Let’s just get down to business as this is something that has and is affecting many women. Toxic mother in laws are one of the most common issues modern women face as they select their life partner. You aren’t just marrying the man- you are marrying whatever family trauma, family patterns and family members he may have in his life. If he has a history of poor coping skills, emotional unavailability, sex addiction, cheating, porn, financial recklessness, fear of commitment, poor boundaries with his mom, anger management, and more, chances are there are some issues with mom (and dad) that have not been dealt with. I often see women struggle with a partner that both loves and carries deep resentment and anger towards his mom that he takes out on his partner and kids by raging, ghosting, or completely shutting down. It is often due to a lack of boundaries and an intense level of control she seeks to have over his life, even as a man in his 30’s and beyond.

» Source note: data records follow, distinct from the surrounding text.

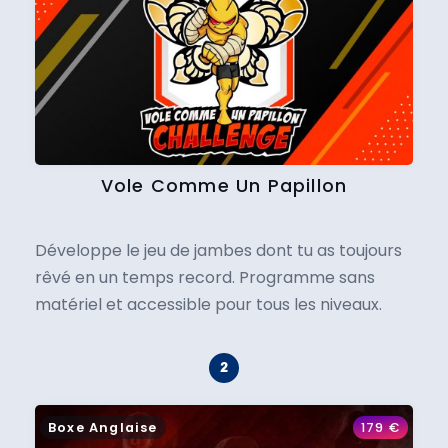
Vole Comme Un Papillon
Développe le jeu de jambes dont tu as toujours
rêvé en un temps record. Programme sans
matériel et accessible pour tous les niveaux.
Boxe Anglaise
179
€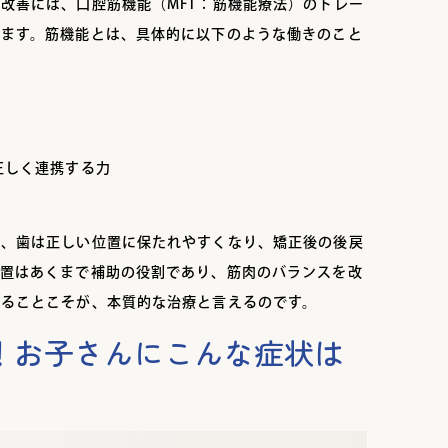
改善には、口腔筋機能（MFT：筋機能療法）のトレー
います。筋機能とは、具体的に以下のような働きのこと
正しく連携する力
で、歯は正しい位置に保たれやすくなり、矯正後の後戻
装置はあくまで補助の役割であり、筋肉のバランスを改
くることこそが、本質的な治療と言えるのです。
！お子さんにこんな症状は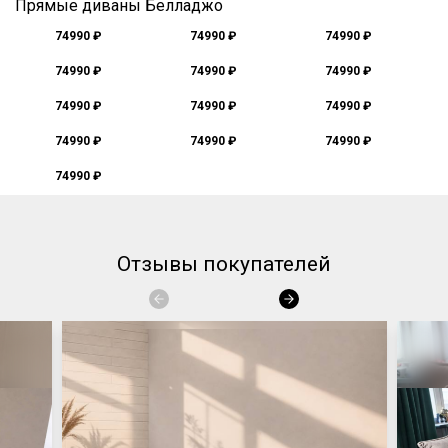
Прямые диваны Белладжо
74990 ₽
74990 ₽
74990 ₽
74990 ₽
74990 ₽
74990 ₽
74990 ₽
74990 ₽
74990 ₽
74990 ₽
74990 ₽
74990 ₽
74990 ₽
Отзывы покупателей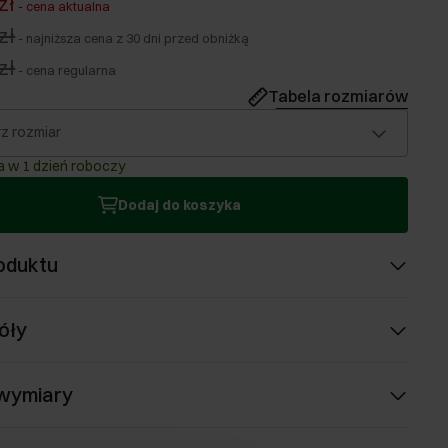
zł
-
cena aktualna
zł
-
najniższa cena z 30 dni przed obniżką
zł
-
cena regularna
Tabela rozmiarów
z rozmiar
 w 1 dzień roboczy
Dodaj do koszyka
oduktu
óły
 wymiary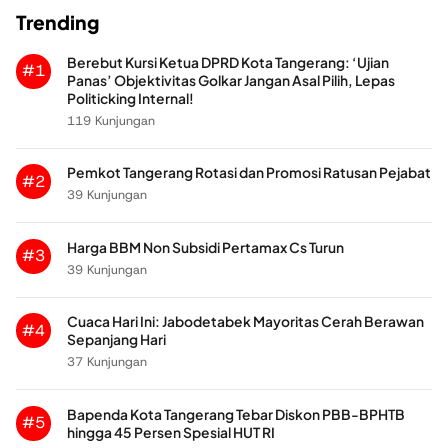
Trending
Berebut Kursi Ketua DPRD Kota Tangerang: ‘Ujian
#1
Panas’ Objektivitas Golkar Jangan Asal Pilih, Lepas
Politicking Internal!
119 Kunjungan
Pemkot Tangerang Rotasi dan Promosi Ratusan Pejabat
#2
39 Kunjungan
Harga BBM Non Subsidi Pertamax Cs Turun
#3
39 Kunjungan
Cuaca Hari Ini: Jabodetabek Mayoritas Cerah Berawan
#4
Sepanjang Hari
37 Kunjungan
Bapenda Kota Tangerang Tebar Diskon PBB-BPHTB
#5
hingga 45 Persen Spesial HUT RI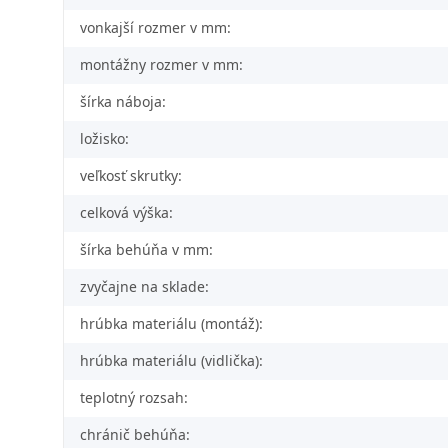
vonkajší rozmer v mm:
montážny rozmer v mm:
šírka náboja:
ložisko:
veľkosť skrutky:
celková výška:
šírka behúňa v mm:
zvyčajne na sklade:
hrúbka materiálu (montáž):
hrúbka materiálu (vidlička):
teplotný rozsah:
chránič behúňa: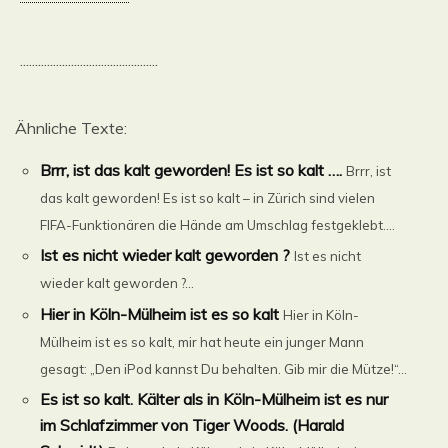
..............................................
Ähnliche Texte:
Brrr, ist das kalt geworden! Es ist so kalt ….
Brrr, ist
das kalt geworden! Es ist so kalt – in Zürich sind vielen
FIFA-Funktionären die Hände am Umschlag festgeklebt....
Ist es nicht wieder kalt geworden ?
Ist es nicht
wieder kalt geworden ?...
Hier in Köln-Mülheim ist es so kalt
Hier in Köln-
Mülheim ist es so kalt, mir hat heute ein junger Mann
gesagt: „Den iPod kannst Du behalten. Gib mir die Mütze!“...
Es ist so kalt. Kälter als in Köln-Mülheim ist es nur
im Schlafzimmer von Tiger Woods. (Harald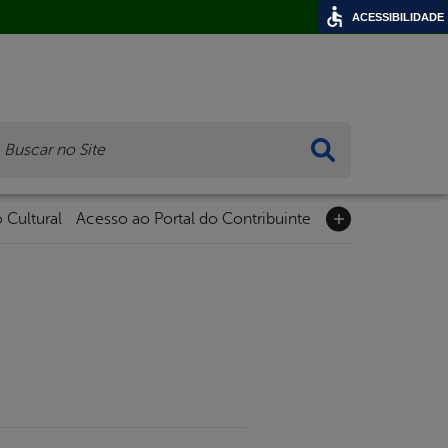
ACESSIBILIDADE
ca
 Cultural
Acesso ao Portal do Contribuinte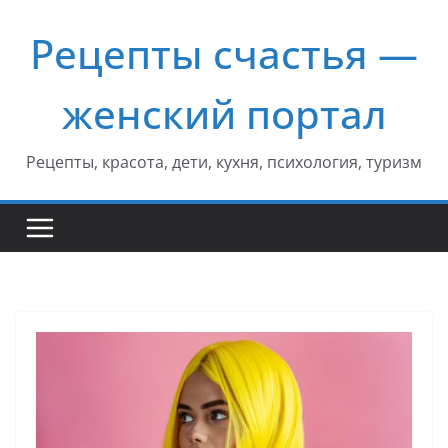
Перейти
Рецепты счастья —
к
содержимому
женский портал
Рецепты, красота, дети, кухня, психология, туризм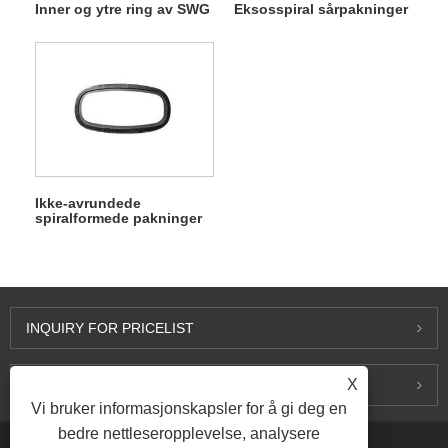
Inner og ytre ring av SWG
Eksosspiral sårpakninger
Ikke-avrundede
spiralformede pakninger
INQUIRY FOR PRICELIST
X
KONTAKT OSS
Vi bruker informasjonskapsler for å gi deg en
bedre nettleseropplevelse, analysere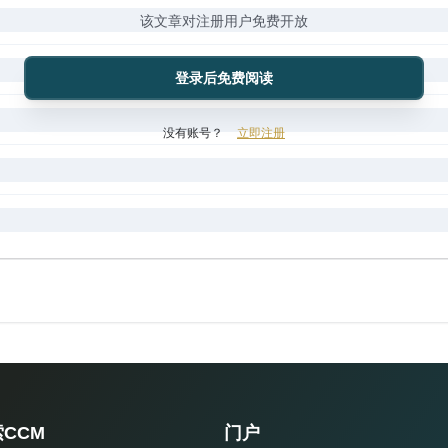
该文章对注册用户免费开放
登录后免费阅读
没有账号？
立即注册
CCM
门户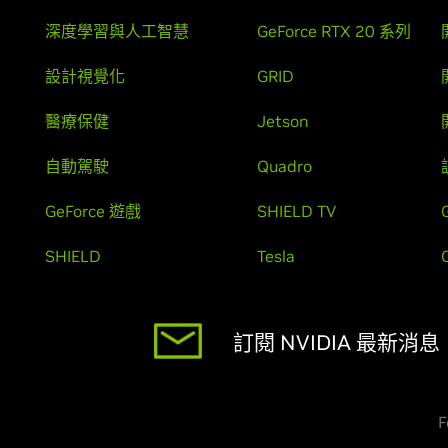
深度學習與人工智慧
GeForce RTX 20 系列
設計視覺化
GRID
醫療保健
Jetson
自動駕駛
Quadro
GeForce 遊戲
SHIELD TV
SHIELD
Tesla
訂閱 NVIDIA 最新消息
F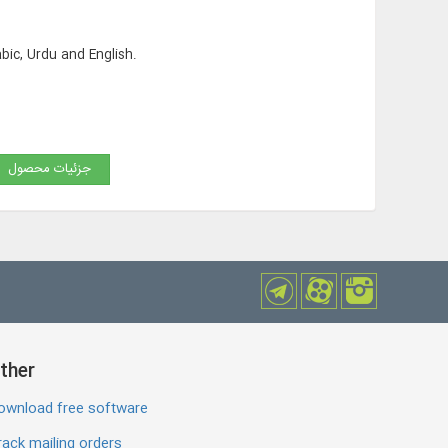
abic, Urdu and English.
جزئیات محصول
ther
ownload free software
ack mailing orders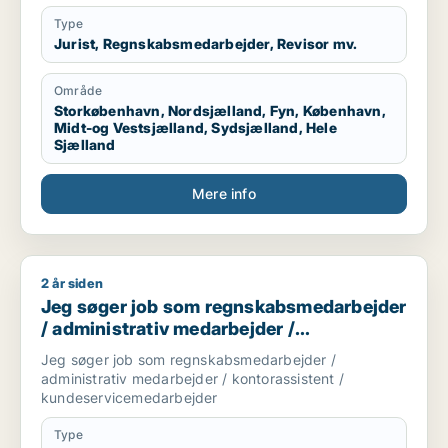
Type
Jurist, Regnskabsmedarbejder, Revisor mv.
Område
Storkøbenhavn, Nordsjælland, Fyn, København,
Midt-og Vestsjælland, Sydsjælland, Hele
Sjælland
Mere info
2 år siden
Jeg søger job som regnskabsmedarbejder / administrativ me
Jeg søger job som regnskabsmedarbejder
/ administrativ medarbejder /
kontorassistent /
Jeg søger job som regnskabsmedarbejder /
kundeservicemedarbejder
administrativ medarbejder / kontorassistent /
kundeservicemedarbejder
Type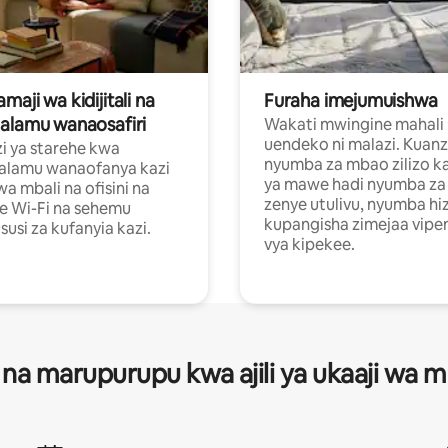
aji wa kidijitali na
Furaha imejumuishwa
alamu wanaosafiri
Wakati mwingine mahali
uendeko ni malazi. Kuanz
i ya starehe kwa
nyumba za mbao zilizo k
alamu wanaofanya kazi
ya mawe hadi nyumba za 
a mbali na ofisini na
zenye utulivu, nyumba hiz
e Wi-Fi na sehemu
kupangisha zimejaa vipe
usi za kufanyia kazi.
vya kipekee.
 na marupurupu kwa ajili ya ukaaji wa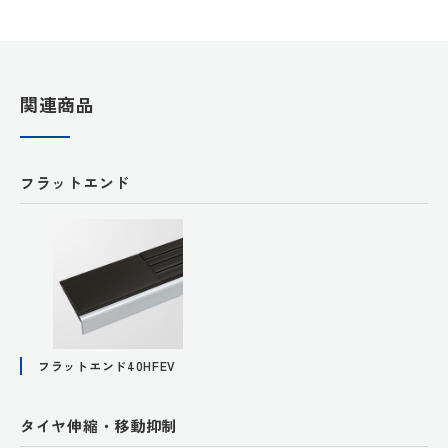
関連商品
フラットエンド
フラットエンド40HFEV
タイヤ伸縮・移動抑制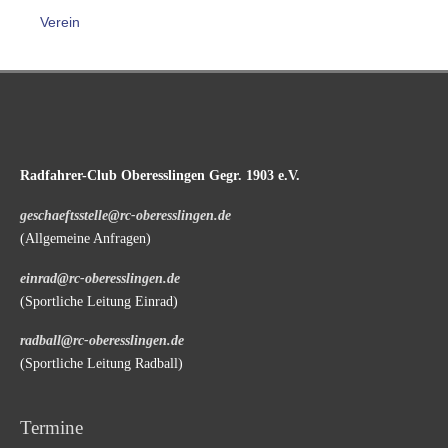
Verein
Radfahrer-Club Oberesslingen Gegr. 1903 e.V.
geschaeftsstelle@rc-oberesslingen.de
(Allgemeine Anfragen)
einrad@rc-oberesslingen.de
(Sportliche Leitung Einrad)
radball@rc-oberesslingen.de
(Sportliche Leitung Radball)
Termine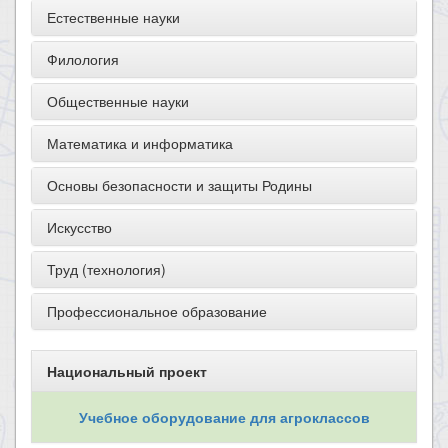
Естественные науки
Филология
Общественные науки
Математика и информатика
Основы безопасности и защиты Родины
Искусство
Труд (технология)
Профессиональное образование
Национальный проект
Учебное оборудование для агроклассов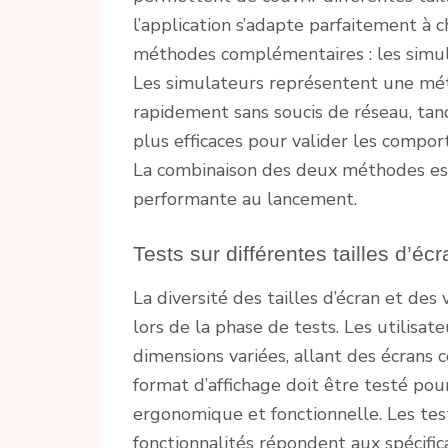
l’application s’adapte parfaitement à
méthodes complémentaires : les simula
Les simulateurs représentent une mét
rapidement sans soucis de réseau, tand
plus efficaces pour valider les compor
La combinaison des deux méthodes es
performante au lancement.
Tests sur différentes tailles d’é
La diversité des tailles d’écran et des
lors de la phase de tests. Les utilis
dimensions variées, allant des écrans
format d’affichage doit être testé pour 
ergonomique et fonctionnelle. Les test
fonctionnalités répondent aux spécificat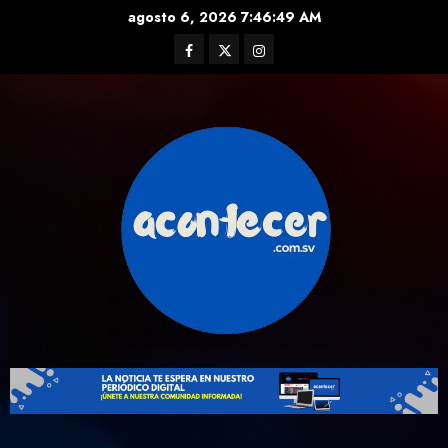
Skip
agosto 6, 2026
7:46:49 AM
to
Facebook
Twitter
Instagram
content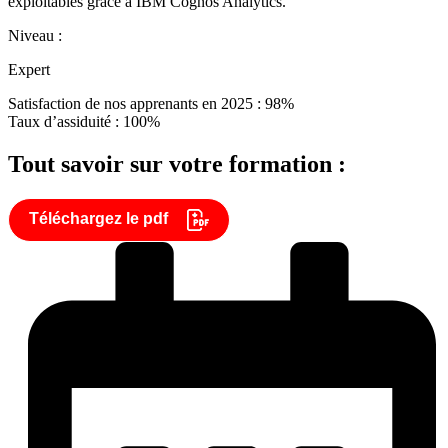
exploitables grâce à IBM Cognos Analytics.
Niveau :
Expert
Satisfaction de nos apprenants en 2025 : 98%
Taux d’assiduité : 100%
Tout savoir sur votre formation :
Téléchargez le pdf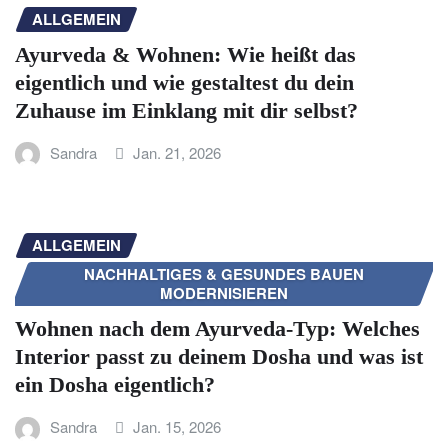
ALLGEMEIN
Ayurveda & Wohnen: Wie heißt das
eigentlich und wie gestaltest du dein
Zuhause im Einklang mit dir selbst?
Sandra
Jan. 21, 2026
ALLGEMEIN
NACHHALTIGES & GESUNDES BAUEN
MODERNISIEREN
Wohnen nach dem Ayurveda-Typ: Welches
Interior passt zu deinem Dosha und was ist
ein Dosha eigentlich?
Sandra
Jan. 15, 2026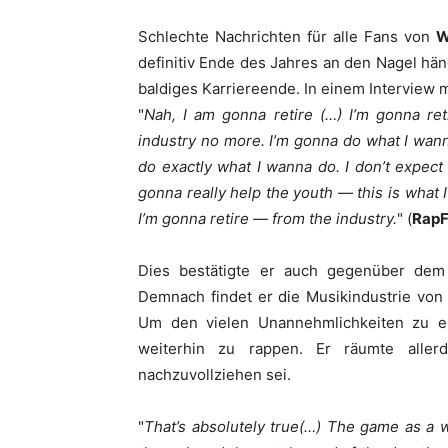
Schlechte Nachrichten für alle Fans von
W
definitiv Ende des Jahres an den Nagel hän
baldiges Karriereende. In einem Interview 
"
Nah, I am gonna retire (…) I’m gonna ret
industry no more. I’m gonna do what I wann
do exactly what I wanna do. I don’t expect 
gonna really help the youth — this is what I 
I’m gonna retire — from the industry.
" (
RapF
Dies bestätigte er auch gegenüber de
Demnach findet er die Musikindustrie von
Um den vielen Unannehmlichkeiten zu e
weiterhin zu rappen. Er räumte aller
nachzuvollziehen sei.
"
That’s absolutely true(…) The game as a wh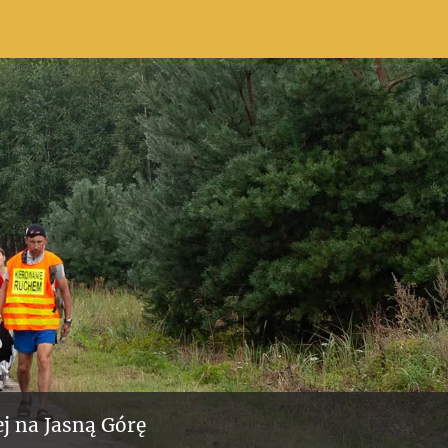
j na Jasną Górę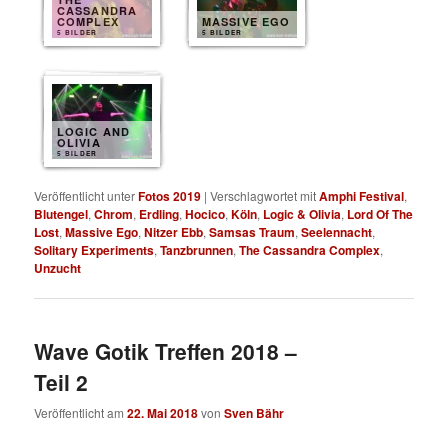
CASSANDRA
COMPLEX
MASSIVE EGO
5 BILDER
5 BILDER
LOGIC AND
OLIVIA
5 BILDER
Veröffentlicht unter
Fotos 2019
|
Verschlagwortet mit
Amphi Festival
,
Blutengel
,
Chrom
,
Erdling
,
Hocico
,
Köln
,
Logic & Olivia
,
Lord Of The
Lost
,
Massive Ego
,
Nitzer Ebb
,
Samsas Traum
,
Seelennacht
,
Solitary Experiments
,
Tanzbrunnen
,
The Cassandra Complex
,
Unzucht
Wave Gotik Treffen 2018 –
Teil 2
Veröffentlicht am
22. Mai 2018
von
Sven Bähr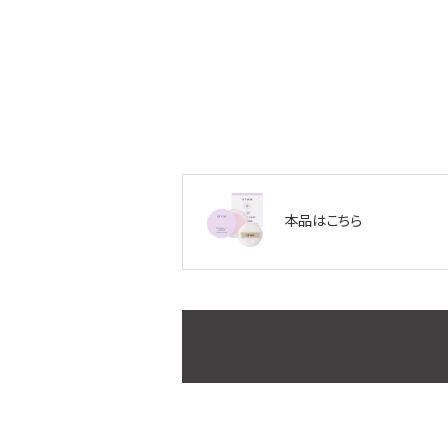
本品はこちら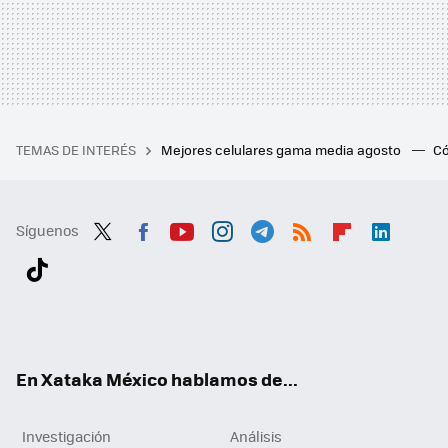
TEMAS DE INTERÉS
Mejores celulares gama media agosto
Có
Síguenos
Twit
Fac
You
Inst
Tele
RSS
Flip
Link
ter
ebo
tub
agr
gra
boa
edI
Tikt
ok
e
am
m
rd
n
ok
En Xataka México hablamos de...
Investigación
Análisis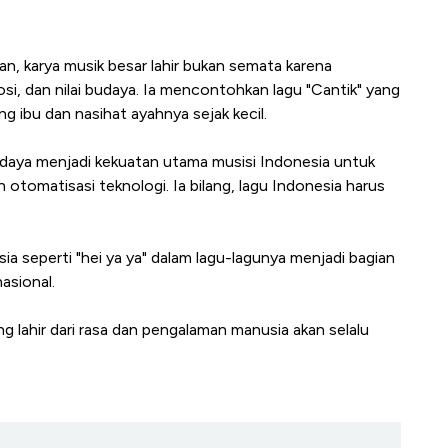
n, karya musik besar lahir bukan semata karena
osi, dan nilai budaya. Ia mencontohkan lagu "Cantik" yang
g ibu dan nasihat ayahnya sejak kecil.
budaya menjadi kekuatan utama musisi Indonesia untuk
otomatisasi teknologi. Ia bilang, lagu Indonesia harus
a seperti "hei ya ya" dalam lagu-lagunya menjadi bagian
asional.
ng lahir dari rasa dan pengalaman manusia akan selalu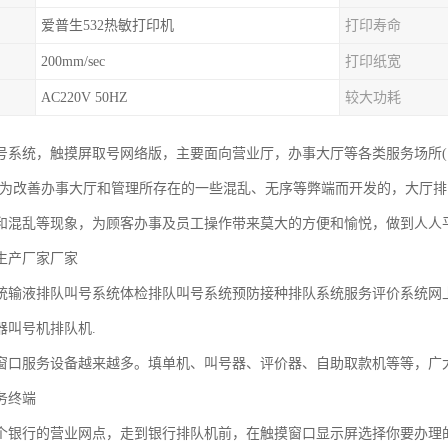
爱普生532热敏打印机
打印寿命
200mm/sec
打印纸宽
AC220V 50HZ
较大功耗
号系统，触摸屏取号网络版，主要面向营业厅，办事大厅等各类服务场所(
是为改善办事大厅和管理所存在的一些混乱、无序等弊端而开发的，大厅
和混乱等现象，为顾客办事及员工操作带来莫大的方便和愉悦，做到人人
生产厂家厂家
统输液排队叫号系统体检排队叫号系统预防接种排队系统服务评价系统网
器叫号机排队机.
窗口服务设备越来越多。填单机、叫号器、评价器、自助取款机等等，广
务终端
个银行的营业网点，走到银行排队机前，在触摸窗口显示屏选择你要办理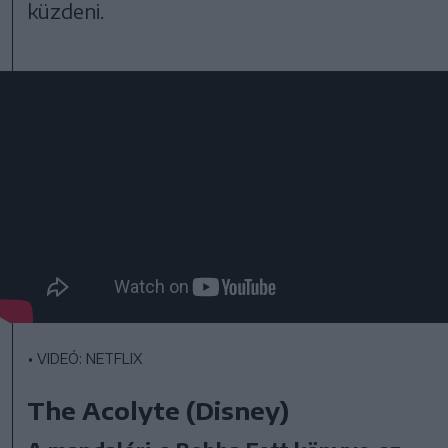
küzdeni.
•
VIDEÓ: NETFLIX
The Acolyte (Disney)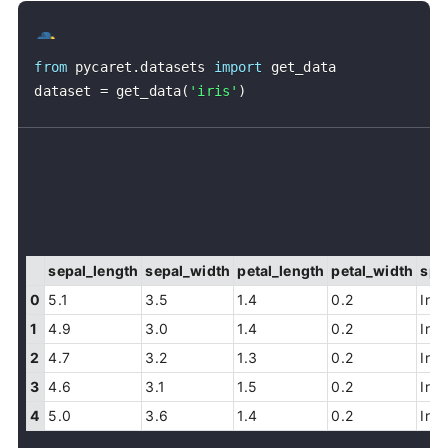
from
 pycaret
.
datasets 
import
dataset 
=
 get_data
(
'iris'
)
sepal_length
sepal_width
petal_length
petal_width
spe
0
5.1
3.5
1.4
0.2
Iris
1
4.9
3.0
1.4
0.2
Iris
2
4.7
3.2
1.3
0.2
Iris
3
4.6
3.1
1.5
0.2
Iris
4
5.0
3.6
1.4
0.2
Iris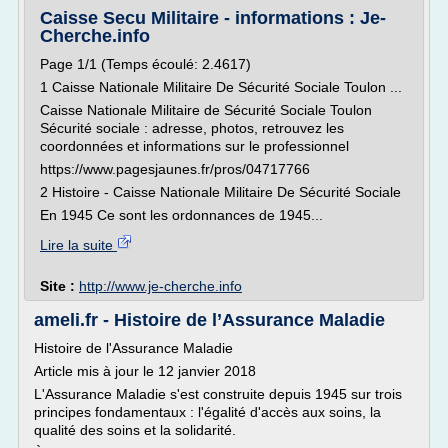
Caisse Secu Militaire - informations : Je-
Cherche.info
Page 1/1 (Temps écoulé: 2.4617)
1 Caisse Nationale Militaire De Sécurité Sociale Toulon ...
Caisse Nationale Militaire de Sécurité Sociale Toulon
Sécurité sociale : adresse, photos, retrouvez les
coordonnées et informations sur le professionnel
https://www.pagesjaunes.fr/pros/04717766
2 Histoire - Caisse Nationale Militaire De Sécurité Sociale
En 1945 Ce sont les ordonnances de 1945...
Lire la suite
Site :
http://www.je-cherche.info
ameli.fr - Histoire de l’Assurance Maladie
Histoire de l'Assurance Maladie
Article mis à jour le 12 janvier 2018
L'Assurance Maladie s'est construite depuis 1945 sur trois
principes fondamentaux : l'égalité d'accès aux soins, la
qualité des soins et la solidarité.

Here is a check list of Toxic Mother in Law Behaviors:

Cleaning and rearranging without asking (how you had is not good enough and who cares if you can find anything after)

Comments about how tired you are or how sick you look as if you can’t handle being a mom or partner

Comments about your child looking sick, unhealthy, unfed as if you somehow are neglecting your own kids

“Well, you tried” comments with passive aggressive digs noting you are just not up to par with their standards. It could be for a recipe, a party, your outfit, etc.

No interest in getting to know you because you are not important to them, and they already made up their mind about you

Comments about how you look trashy, slutty, whatever their preferred word is to reduce your quality and character as a woman

Makes promises to help then no shows followed by later saying you never let them help, or want them around.

Trying to tell you what to name your grandchild and not caring what you want or your family names

Comments about your weight, hair, makeup, but if you returned the favor commenting on their looks in any negative judgmental way, it would be so outrageous and offensive.

Ignoring diet choices for your kids

Ignoring parenting plans for your kids- stuffing desserts down your toddlers throat right before bed, ignoring nap times, feedings, bed times, basic safety etc.

Walking out on events when the mood strikes or simply no showing

Pretending they don’t see you or hear you when in a room- my ex mother in law loved loved doing this not only to me, but to my side of the family. She would come into a room and pretend like no one was there except my ex (her son) and my son (grandchild). Literally ignoring direct questions or eye contact, it was one of the most bizarre behaviors I have ever come across in a relationship with someone.

Happy to support your divorce or break up by giving her son thousands of dollars, but doesn’t have 10 dollars for kids college fund or savings account.

Actively seeks to get dirt on you and your relationship

Tries to play therapist in your relationship only taking her son’s side while not caring what your side is, or telling him she isn’t the person to go for venting about his partner/spouse

Flirts with their son/your partner like a girlfriend- calling him sexy, cuddling on couch while you sit on the other end, holding hands on long walks, etc.

Excluding you from family time-you are never part of the family, just the baby maker

Enabling her son by supporting negative behaviors ,maybe even calling him her “good boy” or “golden boy”

Non stop texting/calling

Expecting him to play nurse/therapist/handy man when she can afford to hire someone to fix things or can go speak to a professional

Expecting him to drop everything for her despite him having a job, home, partner, kids to take care of

Guilt trips….the “poor me” role with crying after she was the bully/aggressor, the withholding of love to punish him, “guess you don’t care”, “guess you are too busy”, “I am just the woman who gave birth to you” comments when she wants to get her way and get her son to do something…emotional manipulation at its finest.

toxic mother in law

I have dealt with them all and many more, just like many moms I know. Left unchecked, it doesn’t get better over time. It can destroy your family life, eat away at your sense of self worth, lead to frequent fights that destroy your sex life and eventually, your relationship. If you are dealing with this, then it is imperative your partner take an active role in setting boundaries, saying something, defending you, and learns the proper communication skills to protect the peace in your home life and with your kids.